2004 Visual Arts and Visual Communication Design graduate Hayal Pozanti’s paintings at Aldrich Contemporary Art Museum and the exhibition was reported in New York Times. Our graduate Hayal Pozanti’s “Deep Learning” pits technology against the human mind in the exhibition “Painting in Four Takes”.
Hayal Pozantı - photo: Logan Bellew
Hayal Pozanti is among our graduates whose works were displayed at the Reunion exhibition in Sakip Sabanci Museum in 2015.
Hayal Pozanti pits technology against the human mind with “Deep Learning”. Pozanti’s paintings and digital animations that she created for Aldrich Museum are composed of characters from the 31-symbol alphabet that she created called the “Instant Paradise”. Like anthropomorphic hieroglyphs, combinations of ciphers frolic across her canvases, spelling out numbers that refer to data on human attributes that Ms. Pozanti unearthed online. For instance, the source material of her “One Hundred Twenty Two” painting is the number of dreams a person has in a month and another painting called “18”, it is the number of different human smile variations.
Hayal Pozanti’s “Sixty Seven” Credit Chad Kleitsch
Initially Hayal Pozanti’s work was mainly digital, she was working on images appropriated from the Internet. Amy Smith-Stewart said “She wanted to make tangible things” about Pozanti, who was propelled to painting by the need to bring tactility into her practice.
Pozanti’s palette combines black and white with patches of color. Smith-Stewart said that “She uses colors you would find on a digital color picker against more natural colors that she hand-mixes”.
On three monitors suspended from the ceiling, Pozanti’s characters stream horizontally and vertically, depicting transcriptions of conversations that she conducted with chat bots in English and then translated into “Instant Paradise.” Accompanying them is Pozanti’s reading of the text in the phonemes of her lexicon. Her voice sounds robotic, except for brief spurts of giggling, “emotive sounds that she added to make it feel more human,” Smith-Stewart said.
For the first time in more than 20 years, the Aldrich Contemporary Art Museum is filled exclusively with paintings. “Painting in Four Takes” presents concurrent solo exhibitions of four contemporary painters: Steve DiBenedetto, Hayal Pozanti, Julia Rommel and Ruth Root.
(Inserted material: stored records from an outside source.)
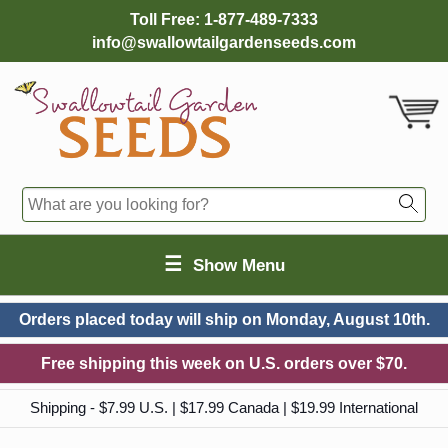
Toll Free:
1-877-489-7333
info@swallowtailgardenseeds.com
☰
Show Menu
Orders placed today will ship on
Monday, August 10th.
Free shipping this week on U.S. orders over $70.
Shipping - $7.99 U.S. | $17.99 Canada | $19.99 International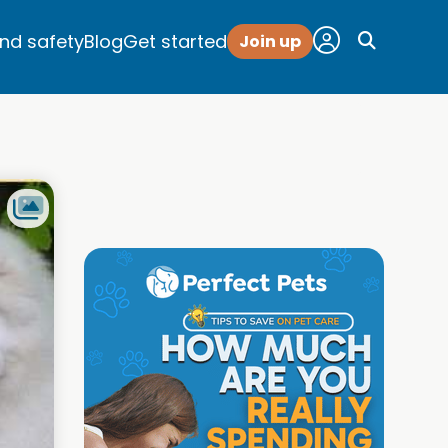
and safety
Blog
Get started
Join up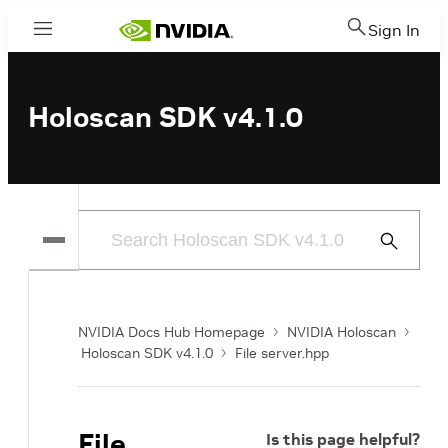
Sign In
Menu
Holoscan SDK v4.1.0
Submit
Search
NVIDIA Docs Hub Homepage
NVIDIA Holoscan
Holoscan SDK v4.1.0
File server.hpp
File
Is this page helpful?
Each artist has a distinctive toolbox of motifs and methods, resulting in works that are wildly different. But considered together, the shows attest to the flourishing of painting in a culture that is saturated by digital images, and to the expressive power of paint applied in all its variations by the human hand.
“In this virtual age, there is a hunger for the physicality of painting,” said Richard Klein, the exhibitions director at the Ridgefield Aldrich Museum and added “These are all works that you can’t completely understand unless you are standing in front of them.”
The main goal of “Painting in Four Takes” is, just like the name implies, to present four separate painting shows together. Richard Klein said “We’re not trying to make some overarching point about the state of contemporary painting” and added “It’s impossible to do that. Instead, visitors can immerse themselves in the individual exhibitions. These are significant singular artists. We’re giving people four opportunities to have a meditative experience seeing their work in depth.”
“Painting in Four Takes” exhibition will take place at Aldrich Museum in Ridgefield until April 3rd.